Une approche robuste pour étudier la diaphonie fonctionnelle entre les CAF et les cellules tumorales consiste à isoler les CAF primaires et les fibroblastes normaux (NF) appariés, puis à évaluer leur influence respective sur les comportements des cellules tumorales telles que la prolifération, la migration, la formation de colonies et la croissance indépendante de l’ancrage 17,18,19 . Cet article décrit un protocole raffiné et hautement reproductible pour isoler les CAF et les NF à partir d’échantillons de prostatectomie radicale de patients atteints de PCa à haut risque. Un élément essentiel de ce protocole est l’identification et la dissection précises de la tumeur et des régions exemptes de tumeur par un uropathologiste expert, permettant de dériver les CAF et les NF à partir du même patient. Cette approche d’échantillonnage apparié permet de contrôler l’hétérogénéité intertumorale et les variables spécifiques aux patients qui peuvent influencer les phénotypes 20,21,22 des fibroblastes. Pour s’assurer qu’une quantité suffisante de tissu tumoral est disponible, nous nous concentrons sur les échantillons provenant de patients ayant un score de Gleason de ≥7.
La caractérisation phénotypique fiable des fibroblastes isolés nécessite l’utilisation de plusieurs marqueurs pour les distinguer des autres types de cellules, en particulier des cellules épithéliales, qui peuvent partager l’expression de marqueurs16 qui se chevauchent. Comme les fibroblastes primaires de la PCa subissent généralement une sénescence après 10 à 15 passages, ce qui complique les analyses à long terme, nous présentons également un protocole d’immortalisation cellulaire via l’expression stable de la télomérase humaine (hTERT)23.
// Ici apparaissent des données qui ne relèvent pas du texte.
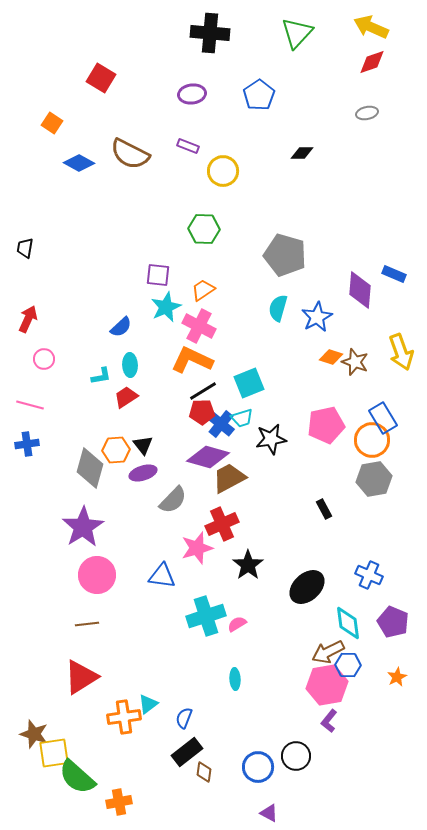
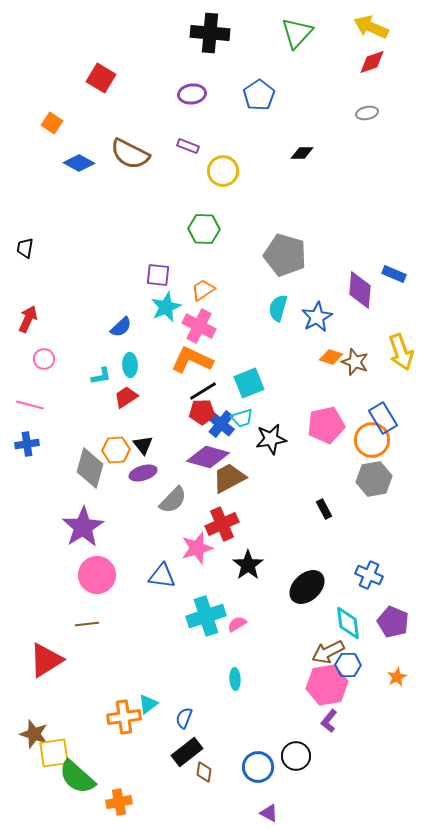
red triangle at (81, 677): moved 35 px left, 17 px up
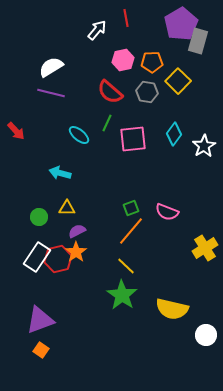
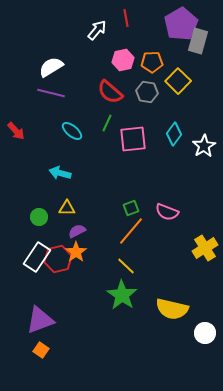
cyan ellipse: moved 7 px left, 4 px up
white circle: moved 1 px left, 2 px up
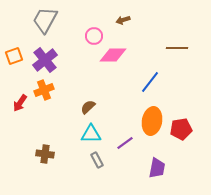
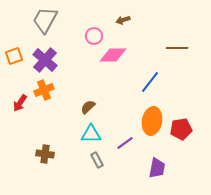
purple cross: rotated 10 degrees counterclockwise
Pour explorer les effets fonctionnels des CAF et des NF sur les cellules tumorales, nous avons testé et optimisé plusieurs stratégies expérimentales. Étant donné que les CAF exercent leur influence à la fois par des facteurs sécrétés et par le contact direct cellule-cellule24, deux systèmes de test complémentaires sont développés : (1) le traitement des cellules cancéreuses avec un milieu conditionné aux fibroblastes (CM), et (2) la co-culture directe de fibroblastes et de cellules tumorales. Ces tests évaluent les principales propriétés des cellules cancéreuses, notamment la prolifération, la croissance indépendante de l’ancrage et la migration. Pour standardiser l’influence des facteurs sécrétés, les milieux conditionnés des CAF et des NF ont été concentrés et quantifiés (conCM) sur la base de la teneur totale en protéines.
La mise en évidence d’effets fonctionnels significatifs grâce à ces tests peut soutenir l’identification de médiateurs critiques de la tumorigenèse induite par les CAF, offrant ainsi des cibles potentielles pour une intervention thérapeutique.